◆ Directions: Give the listing again exactly, omitting its images.

◆ Given entries:

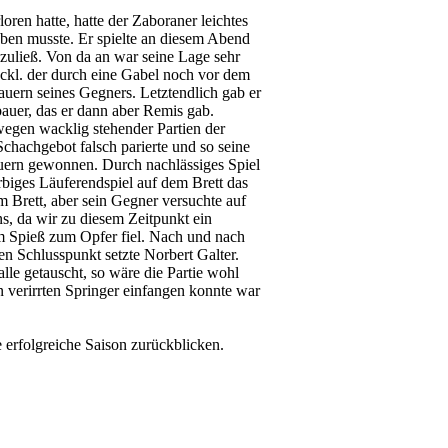
ren hatte, hatte der Zaboraner leichtes
ben musste. Er spielte an diesem Abend
zuließ. Von da an war seine Lage sehr
öckl. der durch eine Gabel noch vor dem
uern seines Gegners. Letztendlich gab er
auer, das er dann aber Remis gab.
egen wacklig stehender Partien der
chachgebot falsch parierte und so seine
uern gewonnen. Durch nachlässiges Spiel
arbiges Läuferendspiel auf dem Brett das
m Brett, aber sein Gegner versuchte auf
s, da wir zu diesem Zeitpunkt ein
nem Spieß zum Opfer fiel. Nach und nach
en Schlusspunkt setzte Norbert Galter.
alle getauscht, so wäre die Partie wohl
verirrten Springer einfangen konnte war
 erfolgreiche Saison zurückblicken.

◆ Result:
ren hatte, hatte der Zaboraner leichtes
ben musste. Er spielte an diesem Abend
zuließ. Von da an war seine Lage sehr
öckl. der durch eine Gabel noch vor dem
uern seines Gegners. Letztendlich gab er
auer, das er dann aber Remis gab.
egen wacklig stehender Partien der
chachgebot falsch parierte und so seine
uern gewonnen. Durch nachlässiges Spiel
arbiges Läuferendspiel auf dem Brett das
m Brett, aber sein Gegner versuchte auf
s, da wir zu diesem Zeitpunkt ein
nem Spieß zum Opfer fiel. Nach und nach
en Schlusspunkt setzte Norbert Galter.
alle getauscht, so wäre die Partie wohl
verirrten Springer einfangen konnte war
 erfolgreiche Saison zurückblicken.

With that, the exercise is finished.